In the past 15 years, tough-on-crime politics have led to runaway spending on corrections. Just 15 years ago, Colorado prisons housed roughly 9,600 convicts. Today, the population is closing in on 25,000. While the prison population has more than doubled, the state’s general population has grown by only a third. As we spend 10 percent of the state’s budget on prisons, we spent only 4 percent in 1995. All this in an era that has been marked by dropping crime rates, a phenomenon related directly to an increase in the average age of the population.
Going forward, state leaders should consider all possibilities for minimizing Colorado’s prison population without endangering the public. Drug enforcement should be a low priority, in order to keep nonviolent dealers, smugglers and other habitual drug offenders from becoming expensive wards of the state. The Legislature should legalize marijuana. State leaders should familiarize themselves with all new and emerging GPS tracking gadgetry, which gives law enforcement officials the opportunity to know the exact location of convicts at all times. The state should reserve prison space for the long-term incarceration of the most violent offenders. ...
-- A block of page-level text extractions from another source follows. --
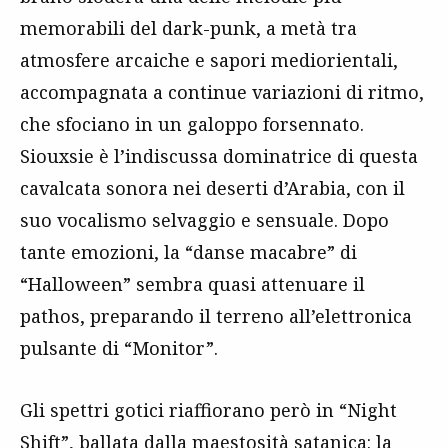
memorabili del dark-punk, a metà tra
atmosfere arcaiche e sapori mediorientali,
accompagnata a continue variazioni di ritmo,
che sfociano in un galoppo forsennato.
Siouxsie è l’indiscussa dominatrice di questa
cavalcata sonora nei deserti d’Arabia, con il
suo vocalismo selvaggio e sensuale. Dopo
tante emozioni, la “danse macabre” di
“Halloween” sembra quasi attenuare il
pathos, preparando il terreno all’elettronica
pulsante di “Monitor”.
Gli spettri gotici riaffiorano però in “Night
Shift”, ballata dalla maestosità satanica: la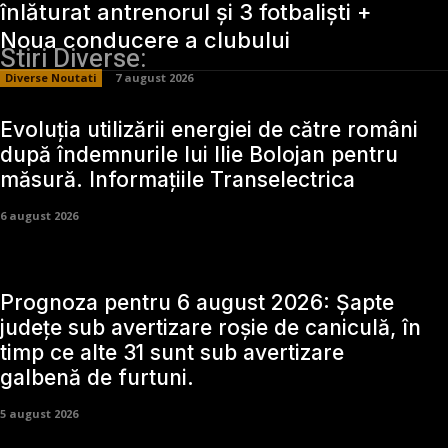
înlăturat antrenorul și 3 fotbaliști +
Noua conducere a clubului
Stiri Diverse:
Diverse Noutati
7 august 2026
Evoluția utilizării energiei de către români
după îndemnurile lui Ilie Bolojan pentru
măsură. Informațiile Transelectrica
6 august 2026
Prognoza pentru 6 august 2026: Șapte
județe sub avertizare roșie de caniculă, în
timp ce alte 31 sunt sub avertizare
galbenă de furtuni.
5 august 2026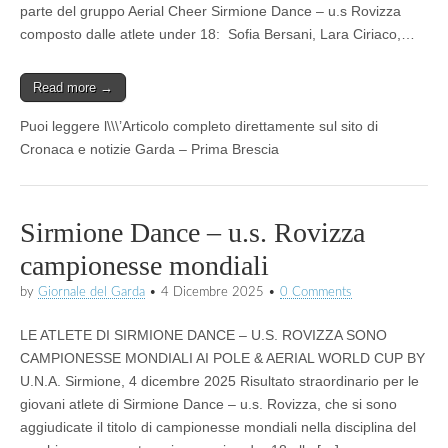
parte del gruppo Aerial Cheer Sirmione Dance – u.s Rovizza
composto dalle atlete under 18: Sofia Bersani, Lara Ciriaco,…
Read more →
Puoi leggere l\\\’Articolo completo direttamente sul sito di
Cronaca e notizie Garda – Prima Brescia
Sirmione Dance – u.s. Rovizza
campionesse mondiali
by
Giornale del Garda
•
4 Dicembre 2025
•
0 Comments
LE ATLETE DI SIRMIONE DANCE – U.S. ROVIZZA SONO
CAMPIONESSE MONDIALI AI POLE & AERIAL WORLD CUP BY
U.N.A. Sirmione, 4 dicembre 2025 Risultato straordinario per le
giovani atlete di Sirmione Dance – u.s. Rovizza, che si sono
aggiudicate il titolo di campionesse mondiali nella disciplina del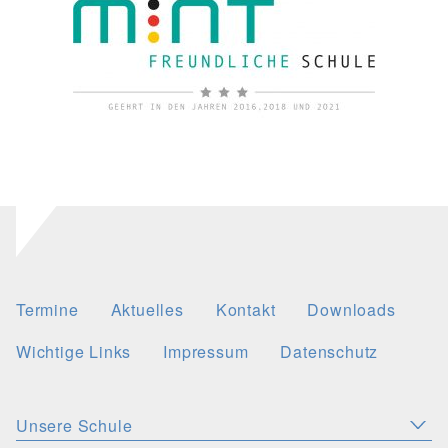
Termine
Aktuelles
Kontakt
Downloads
Wichtige Links
Impressum
Datenschutz
Unsere Schule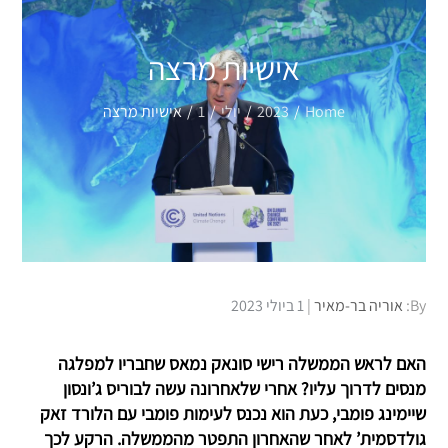
אישיות מרצה
Home
2023
יולי
1
אישיות מרצה
Posted
By:
אוריה בר-מאיר
1 ביולי 2023
on
האם לראש הממשלה רישי סונאק נמאס שחבריו למפלגה
מנסים לדרוך עליו? אחרי שלאחרונה עשה לבוריס ג’ונסון
שיימינג פומבי, כעת הוא נכנס לעימות פומבי עם הלורד זאק
גולדסמית’ לאחר שהאחרון התפטר מהממשלה. הרקע לכך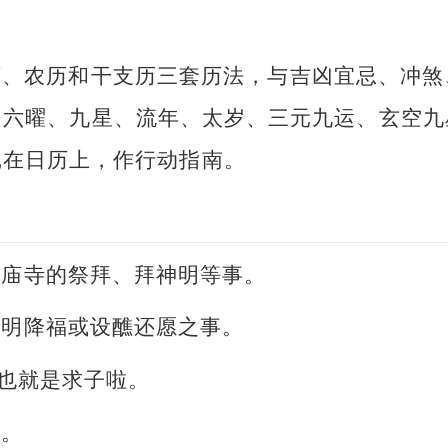
历、农历和干支历三套历法，与吉凶宜忌、冲煞
、六曜、九星、流年、太岁、三元九运、玄空九
记在日历上，作行动指南。
或庙寺的祭拜、拜神明等事。
神明降福或设醮还愿之事。
。也就是求子啦。
事。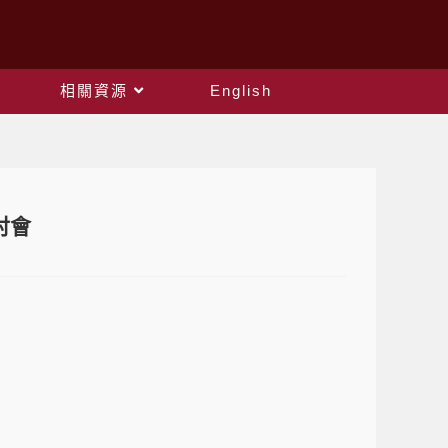
相關資源
English
討會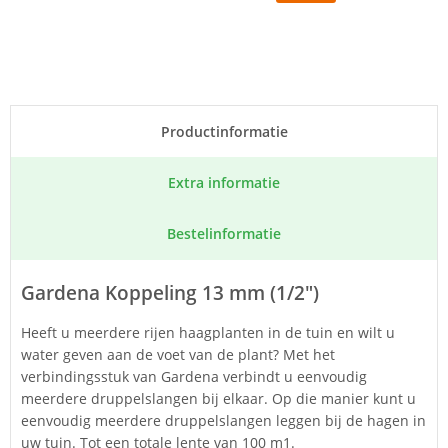
Product­informatie
Extra informatie
Bestel­informatie
Gardena Koppeling 13 mm (1/2")
Heeft u meerdere rijen haagplanten in de tuin en wilt u
water geven aan de voet van de plant? Met het
verbindingsstuk van Gardena verbindt u eenvoudig
meerdere druppelslangen bij elkaar. Op die manier kunt u
eenvoudig meerdere druppelslangen leggen bij de hagen in
uw tuin. Tot een totale lente van 100 m1.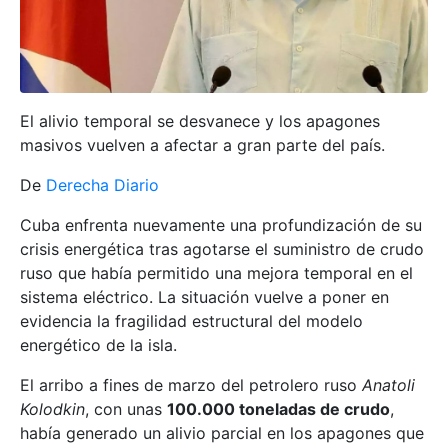
El alivio temporal se desvanece y los apagones
masivos vuelven a afectar a gran parte del país.
De
Derecha Diario
Cuba enfrenta nuevamente una profundización de su
crisis energética tras agotarse el suministro de crudo
ruso que había permitido una mejora temporal en el
sistema eléctrico. La situación vuelve a poner en
evidencia la fragilidad estructural del modelo
energético de la isla.
El arribo a fines de marzo del petrolero ruso
Anatoli
Kolodkin
, con unas
100.000 toneladas de crudo
,
había generado un alivio parcial en los apagones que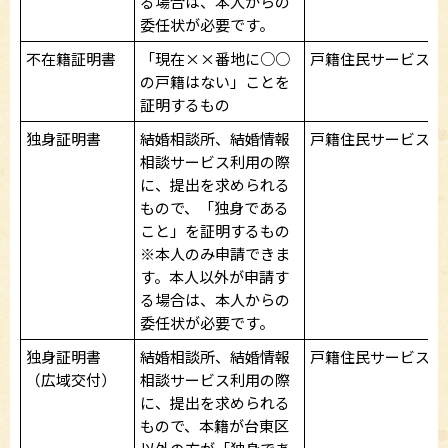
る場合は、本人からの
委任状が必要です。
不在籍証明書
「現在××番地に○○
戸籍住民サービス課
の戸籍はない」ことを
証明するもの
独身証明書
結婚相談所、結婚情報
戸籍住民サービス課
相談サービス利用の際
に、提出を求められる
もので、「独身である
こと」を証明するもの
※本人のみ申請できま
す。本人以外が申請す
る場合は、本人からの
委任状が必要です。
独身証明書
結婚相談所、結婚情報
戸籍住民サービス課
（広域交付）
相談サービス利用の際
に、提出を求められる
もので、本籍が台東区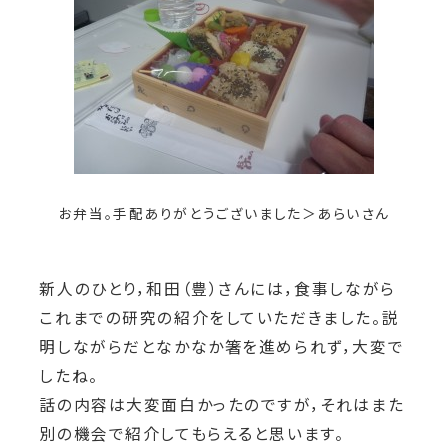
お弁当。手配ありがとうございました＞あらいさん
新人のひとり，和田（豊）さんには，食事しながら
これまでの研究の紹介をしていただきました。説
明しながらだとなかなか箸を進められず，大変で
したね。
話の内容は大変面白かったのですが，それはまた
別の機会で紹介してもらえると思います。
Never should our state become the least bit soft on crime. Never should state politicians busy themselves with compassion for criminals. But the days of spare-no-expense, lock-’em –up-and-throw-away-the-key politics are over. It’s an indulgence we can no longer afford.
Texas' example has shown there's a lot of room for finding common ground between conservatives and liberals on criminal justice reform. But political actors must be able to set aside partisanship to focus on public safety and the wisest stewardship of taxpayers' money.